Predictable, crowd-pleasing animal drama Dog won't be winning best in show
DOG (12A, 101 mins) Drama/Comedy. Channing Tatum, Jane Adams, Kevin Nash, Luke Forbes, Q'orianka Kilcher, Eric Urbiztondo. Director: Reid Carolin, Channing Tatum.
Released: February 18
FOR the past five years, Channing Tatum has traded leading man duties on the big screen for supporting roles and cameos while he amicably separated from wife Jenna Dewan, launched the Magic Mike Live stage show and published his first children's book, The One And Only Sparkella, dedicated to his young daughter Everly.
His comeback was supposed to be a Gambit spin-off film in the X-Men universe, which he had been developing for years with long-time producing partner Reid Carolin.
Unfortunately, Disney's high-profile acquisition of 20th Century Fox snuffed out that pipe dream.
Instead, the hiatus ends with Dog, a mismatched buddy drama-comedy, which marks Tatum's directorial debut alongside Carolin, who co-wrote the screenplay with Brett Rodriguez.
It is a curious shaggy dog story that addresses the heavy price of patriotism for American service personnel on two and four legs, punctuated by gently humorous interludes including a close encounter with a psychic couple (Jane Adams, Kevin Nash) and a ham-fisted attempt to pose as a blind war veteran and his support animal.
Tone and pacing can jar. One minute, Tatum is playfully soaping his companion in a bathtub, the next he is twitching helplessly on the floor from a traumatic brain injury (TBI) sustained in the line of duty.
In slang terms, a 'dog' is an unmitigated disaster or something of little value.
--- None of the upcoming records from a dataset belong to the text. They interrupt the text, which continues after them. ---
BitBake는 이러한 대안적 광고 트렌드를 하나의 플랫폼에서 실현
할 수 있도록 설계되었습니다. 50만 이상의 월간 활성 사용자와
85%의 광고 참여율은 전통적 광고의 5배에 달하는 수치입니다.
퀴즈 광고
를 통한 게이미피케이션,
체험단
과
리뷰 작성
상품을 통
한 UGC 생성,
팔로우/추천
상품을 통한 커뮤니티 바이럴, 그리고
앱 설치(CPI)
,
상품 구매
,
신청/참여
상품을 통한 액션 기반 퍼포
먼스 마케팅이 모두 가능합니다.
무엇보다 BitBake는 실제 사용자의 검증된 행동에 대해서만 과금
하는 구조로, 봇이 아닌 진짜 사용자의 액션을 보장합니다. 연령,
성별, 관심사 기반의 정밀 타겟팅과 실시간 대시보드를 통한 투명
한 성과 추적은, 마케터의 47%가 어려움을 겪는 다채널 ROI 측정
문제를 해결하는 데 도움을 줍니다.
Tatum and Reid's Dog certainly isn't that mangy – a predictable, crowd-pleasing narrative arc almost leaves a lump in the throat – but it won't be winning any best in show rosettes.
Former US Army Ranger Briggs (Tatum) proudly served in the 75th Ranger Regiment out of Joint Base Lewis-McChord near Tacoma, Washington until a TBI permanently side-lined him from active service.
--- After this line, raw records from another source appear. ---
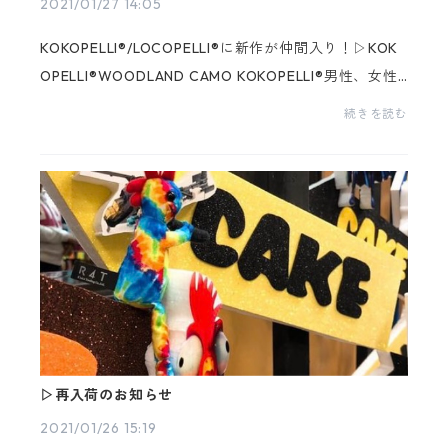
2021/01/27 14:05
KOKOPELLI®/LOCOPELLI®に新作が仲間入り！▷KOK
OPELLI®WOODLAND CAMO KOKOPELLI®男性、女性
問わず人気なカモフラ柄！それだけでもキュートなの
続きを読む
に、ターコイズの付いたハットまでかぶってます♪自
分用にもプレゼント...
▷再入荷のお知らせ
2021/01/26 15:19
Separated from his three-year-old daughter Sam and her mother (Q'orianka Kilcher), Briggs suffers occasional blurred vision and seizures in addition to the invisible psychological wounds from tours of duty in the Middle East.
Miraculously, he is granted a medical certificate for a position as a private security guard but his application demands a personal recommendation from a commanding officer.
Briggs' superior, Jones (Luke Forbes), agrees to support the application if the veteran successfully escorts a Belgian Malinois military working dog named Lulu to Nogales, Arizona to attend the funeral of her handler, Sergeant Riley Rodriguez (Eric Urbiztondo).
"You stick your neck out for the battalion, I stick my neck out for you," barks Jones.
A race against the clock down the Pacific Coast in a 1984 Ford Bronco pits Briggs against Lulu, who is just as traumatised by her experiences behind enemy lines and is muzzled for everyone's protection.
Dog collars the sympathetic double-act of Tatum and his four-legged co-star, who trade snarls and glares until mutual animosity inevitably softens.
Whenever the script goes off leash for a fanciful diversion, running time drags: a flirtation with two tantra mistresses is superfluous.
Tatum and Reid's debut is no dog's dinner – moderately meaty with a syrupy after-taste.